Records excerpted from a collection
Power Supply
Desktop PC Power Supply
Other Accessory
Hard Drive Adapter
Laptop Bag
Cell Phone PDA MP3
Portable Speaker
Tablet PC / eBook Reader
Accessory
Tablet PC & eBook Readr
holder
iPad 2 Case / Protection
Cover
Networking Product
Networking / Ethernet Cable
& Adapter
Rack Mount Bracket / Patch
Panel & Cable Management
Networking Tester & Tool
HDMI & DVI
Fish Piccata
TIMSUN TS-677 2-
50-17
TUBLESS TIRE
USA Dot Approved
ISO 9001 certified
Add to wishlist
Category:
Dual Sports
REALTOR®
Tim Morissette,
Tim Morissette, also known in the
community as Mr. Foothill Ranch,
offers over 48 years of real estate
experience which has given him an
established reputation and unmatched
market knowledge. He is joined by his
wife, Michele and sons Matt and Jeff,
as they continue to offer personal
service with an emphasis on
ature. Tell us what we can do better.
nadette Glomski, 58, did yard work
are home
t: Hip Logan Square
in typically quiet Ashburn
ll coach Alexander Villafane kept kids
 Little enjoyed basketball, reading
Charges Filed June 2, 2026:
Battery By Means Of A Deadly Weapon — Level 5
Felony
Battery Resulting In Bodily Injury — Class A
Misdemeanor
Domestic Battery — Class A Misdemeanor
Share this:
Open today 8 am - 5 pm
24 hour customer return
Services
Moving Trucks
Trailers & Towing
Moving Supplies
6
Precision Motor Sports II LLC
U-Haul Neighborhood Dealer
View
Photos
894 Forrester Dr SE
...
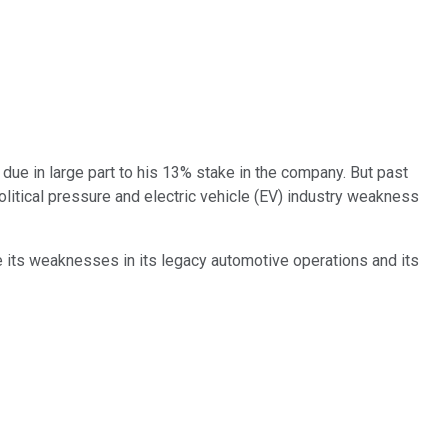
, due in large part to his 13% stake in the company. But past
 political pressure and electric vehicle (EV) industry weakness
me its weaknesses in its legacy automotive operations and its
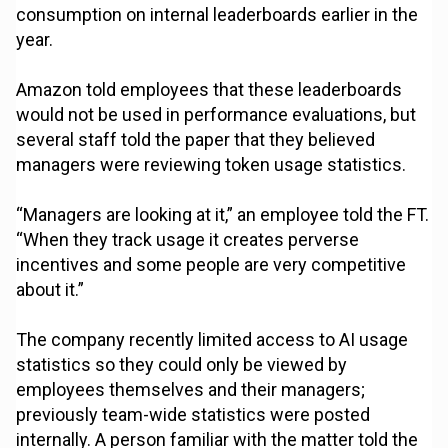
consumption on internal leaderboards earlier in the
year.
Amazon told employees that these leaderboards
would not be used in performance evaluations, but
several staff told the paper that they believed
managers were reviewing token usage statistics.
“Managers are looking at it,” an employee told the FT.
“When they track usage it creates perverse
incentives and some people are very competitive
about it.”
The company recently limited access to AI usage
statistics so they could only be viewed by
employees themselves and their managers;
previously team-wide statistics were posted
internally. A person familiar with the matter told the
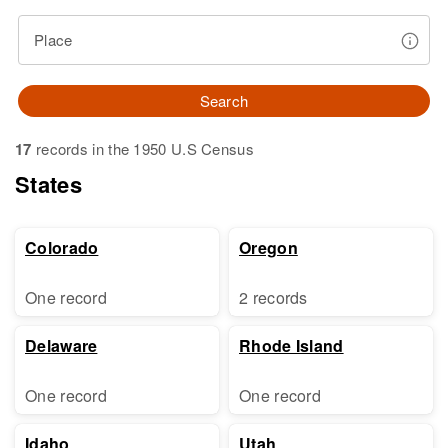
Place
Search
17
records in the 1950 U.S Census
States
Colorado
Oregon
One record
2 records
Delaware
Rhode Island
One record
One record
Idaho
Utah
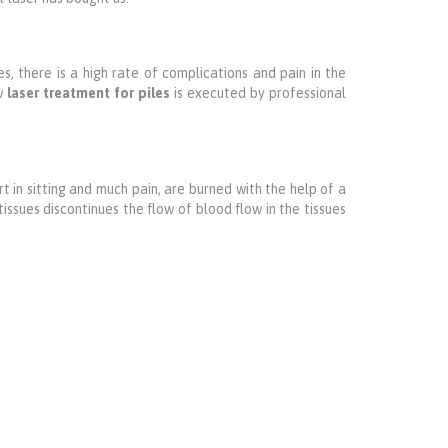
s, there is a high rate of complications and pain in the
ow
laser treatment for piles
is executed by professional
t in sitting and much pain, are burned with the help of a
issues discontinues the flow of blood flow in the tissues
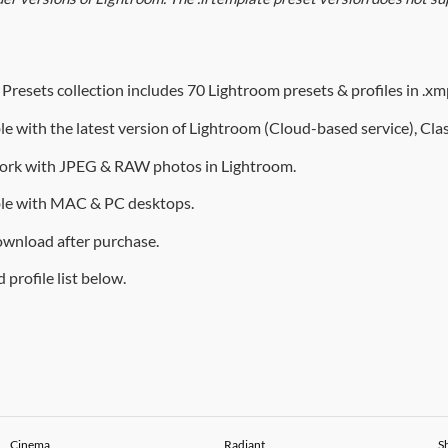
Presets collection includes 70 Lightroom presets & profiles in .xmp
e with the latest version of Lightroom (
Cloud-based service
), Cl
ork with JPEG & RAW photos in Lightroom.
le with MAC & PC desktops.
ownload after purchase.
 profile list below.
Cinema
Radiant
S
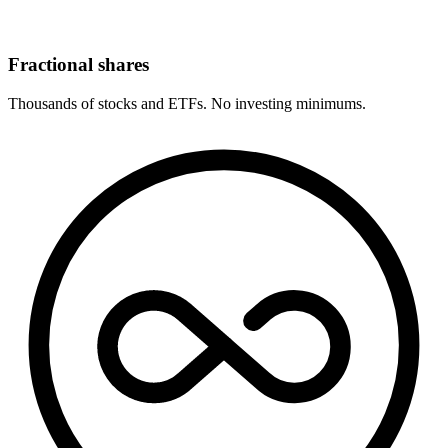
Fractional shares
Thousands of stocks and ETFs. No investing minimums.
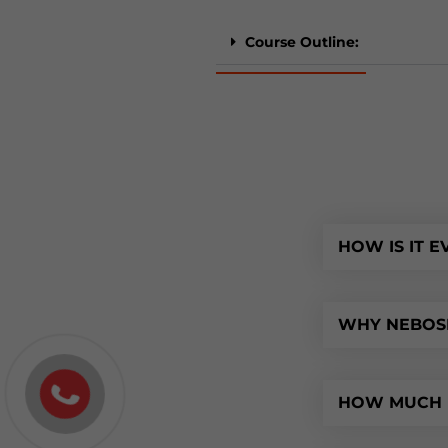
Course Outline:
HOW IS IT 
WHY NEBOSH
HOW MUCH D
...
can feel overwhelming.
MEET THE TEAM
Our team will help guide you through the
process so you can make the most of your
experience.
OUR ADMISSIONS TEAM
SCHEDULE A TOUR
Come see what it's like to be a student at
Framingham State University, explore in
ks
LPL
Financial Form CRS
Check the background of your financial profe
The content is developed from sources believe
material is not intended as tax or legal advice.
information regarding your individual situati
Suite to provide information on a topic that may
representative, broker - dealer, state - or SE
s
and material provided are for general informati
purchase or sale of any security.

# What you have to do:
When a line in the data holds the word "help", show that line.

# Written answer:
t in sitting and much pain, are burned with the help of a
Our team will help guide you through the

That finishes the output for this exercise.